Dans son livre Mon royaume pour un cheval (1949), mais aussi dans Le Tombeau de la Rouërie, publié en 2000, Michel Mohrt rendait hommage, sans souci du politiquement correct et des mythes dominants, à ses amis égarés, par idéal et sans calcul, dans le camp des maudits ; notamment à Jean Bassompierre, qui lutta contre le stalinisme sur le front de l’Est sous l’uniforme allemand.
Fuyant l’atmosphère étouffante, le climat de guerre civile larvée de l’après-guerre, il s’installera en 1947 (et jusqu’en 1952) en Amérique où il enseignera dans plusieurs universités prestigieuses, aux Etats-Unis et au Canada, n’hésitant pas à soumettre à ses étudiants lors de ses cours sur le roman français contemporain, les œuvres d’écrivains, qui, de Robert Brasillach à Pierre DrieuLa Rochelle en passant par Paul Morand et Marcel Jouhandeau, figuraient sur la liste noire dressée alors par les communistes et le Comité d’épuration.
Spécialiste de la littérature anglo-saxonne, il intégrera en 1952, la maison Gallimard comme responsable des traductions. C’est son amour pour l’œuvre de William Faulkner qui fera éclore la fidèle et longue amitié qui le liera, bien avant son entrée à l’Académie, à un autre « immortel », de trente ans son cadet, Erik Orsenna. « Plume » fameuse de François Mitterrand du temps où il était son « conseiller culturel », celui-ci lui a rendu un bel hommage, rappelant notamment avec émotion leurs rencontres annuelles à Loquirec (Finistère) en compagnie de la grande helléniste et académicienne Jacqueline de Romilly qui y venait en villégiature.
Dans le quotidien Le Telegramme Erik Orsenna confiait : «J’ai l’impression (que (Michel Mohrt) était resté sur les mêmes racines idéologiques, mais on n’en parlait pas». «Lui et moi étions nourris de Bretagne. Lui était de là et moi d’adoption. Puis nous avions cette passion de la mer et celle de la littérature américaine. C’est très étrange que deux fous de Bretagne, l’un de gauche, l’autre de droite, se soient retrouvés dans cette passion pour Faulkner» . «Relisez La prison maritime ajoutait-il, c’est un livre étonnant, avec un côté adolescent, bourré de force, de camaraderie et d’aventure».

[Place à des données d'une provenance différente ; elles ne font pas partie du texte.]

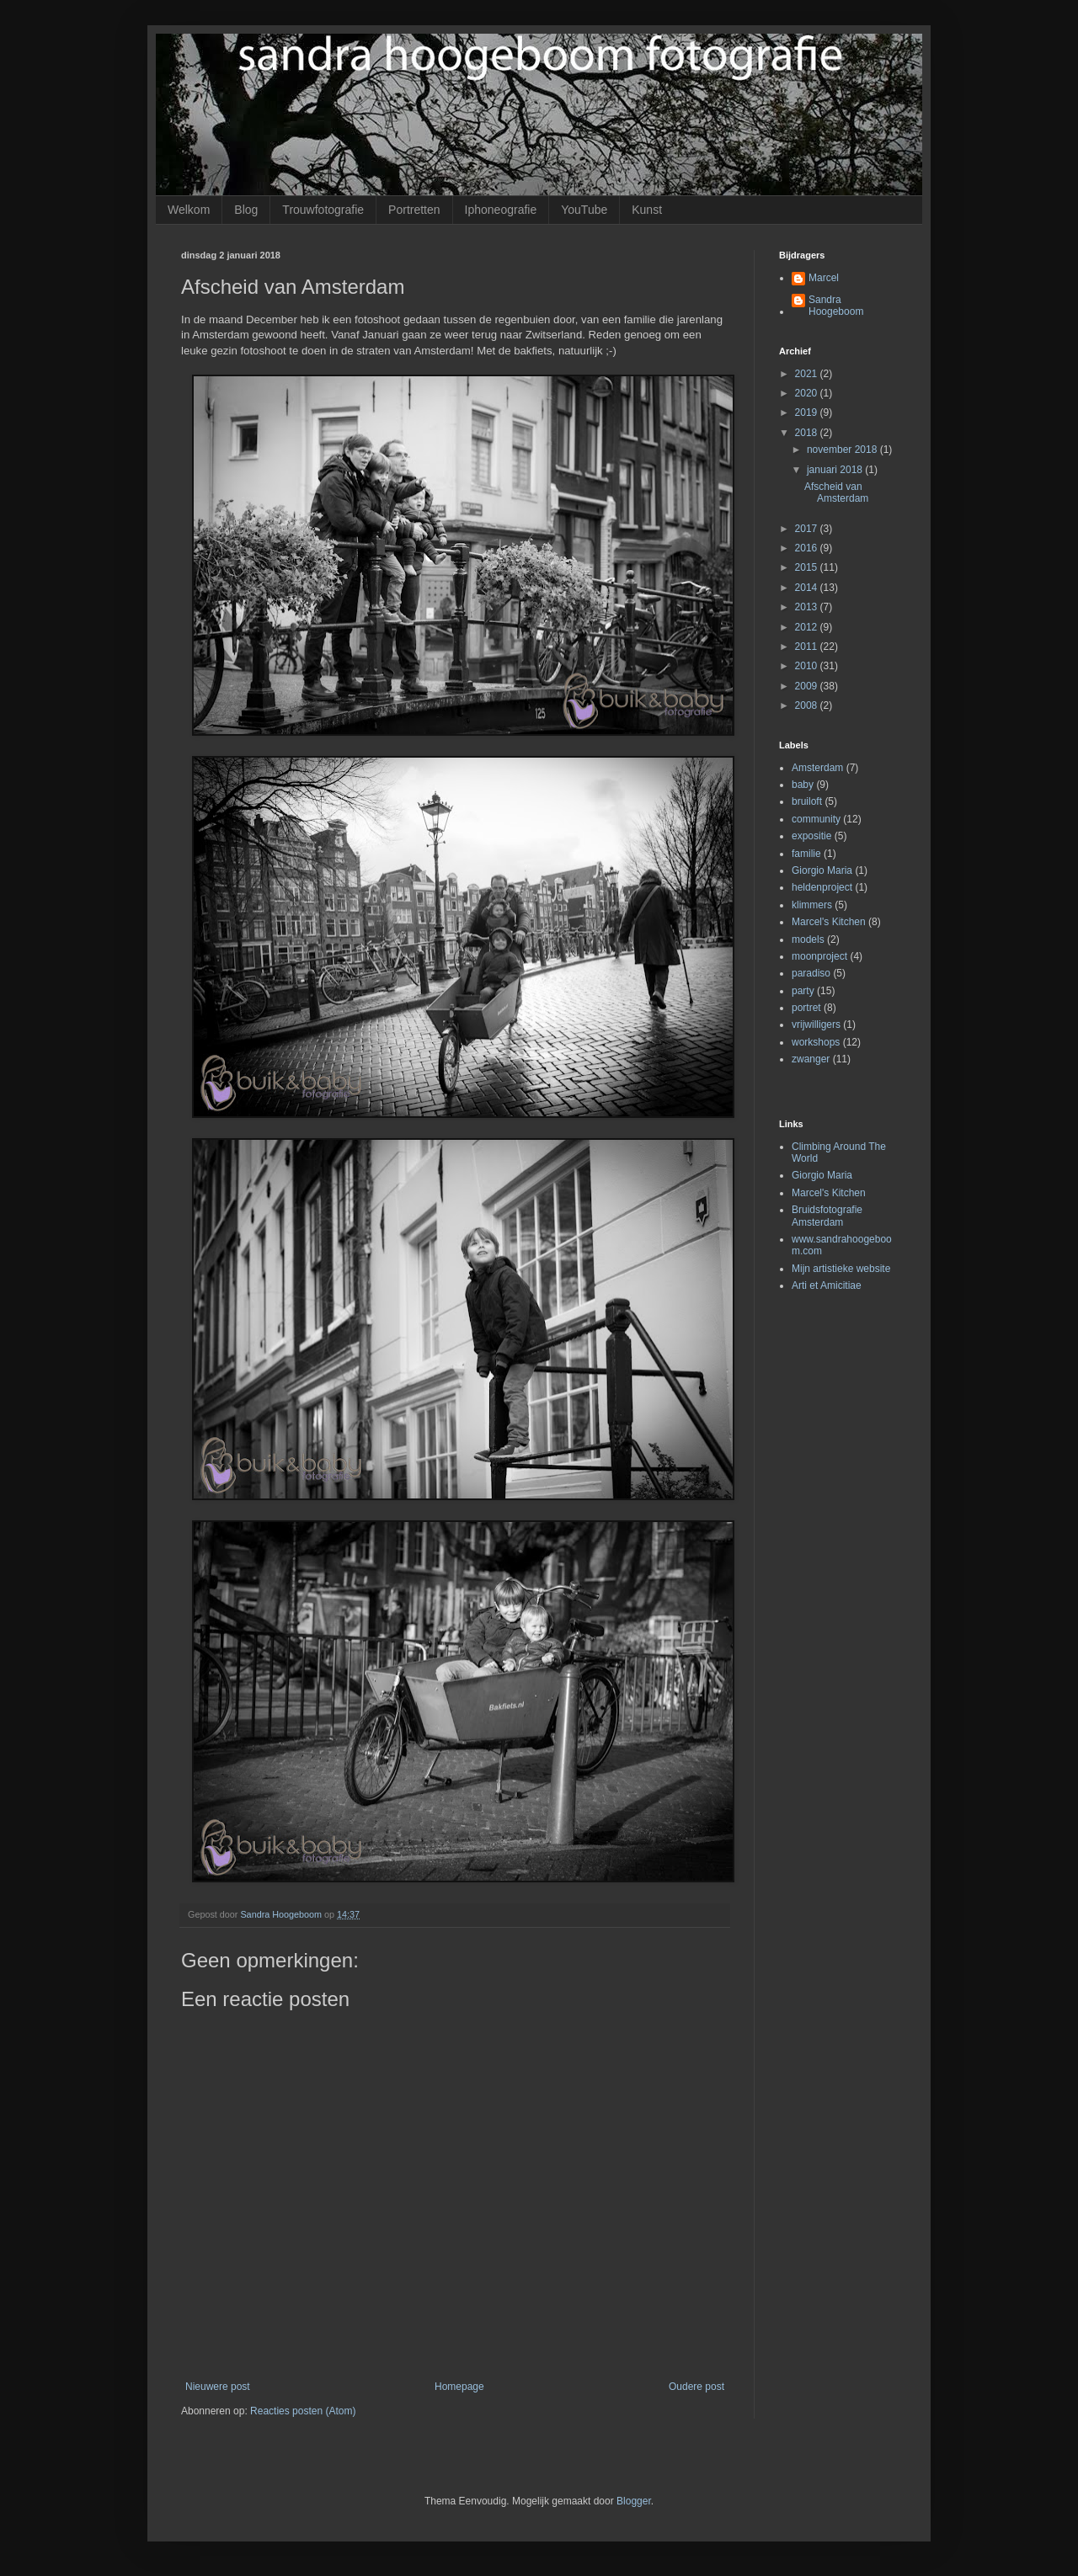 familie (806, 854)
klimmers (812, 905)
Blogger (633, 2501)
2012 (807, 627)
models (808, 939)
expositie (811, 836)
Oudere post (696, 2386)
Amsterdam (817, 768)
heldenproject (822, 887)
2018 (807, 433)
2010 (807, 666)
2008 (807, 705)
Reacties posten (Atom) (302, 2411)
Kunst (647, 209)
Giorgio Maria (822, 870)
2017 (807, 529)
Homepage (459, 2386)
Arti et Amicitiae (827, 1285)
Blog (246, 209)
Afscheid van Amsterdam (836, 492)
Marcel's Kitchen (829, 922)
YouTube (584, 209)
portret (806, 1008)
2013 (807, 607)
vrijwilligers (816, 1024)
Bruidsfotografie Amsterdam (827, 1215)
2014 (807, 587)
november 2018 (843, 449)
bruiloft (807, 801)
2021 (807, 374)
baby (803, 784)
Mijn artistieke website (841, 1269)
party (803, 991)
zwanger (811, 1059)
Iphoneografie (501, 209)
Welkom (189, 209)
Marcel (823, 278)
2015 (807, 567)
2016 (807, 548)
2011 (807, 646)
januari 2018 (836, 470)
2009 (807, 686)
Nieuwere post (217, 2386)
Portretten (414, 209)
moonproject (819, 956)
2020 (807, 393)
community (816, 819)
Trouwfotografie (323, 209)
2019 (807, 412)
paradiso (811, 973)
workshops (816, 1042)
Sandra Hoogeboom (835, 305)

Est-il cependant utile de préciser que la belle langue classique de Michel Mohrt n’est guère soumise à la curiosité des jeunes générations. Notamment dans les écoles de notre république décadente où nos adolescents se voient contraints d’ingurgiter, tant bien que mal, un brouet d’auteurs contemporains, médiocre et indigeste, mais beaucoup plus dans l’air (vicié) du temps.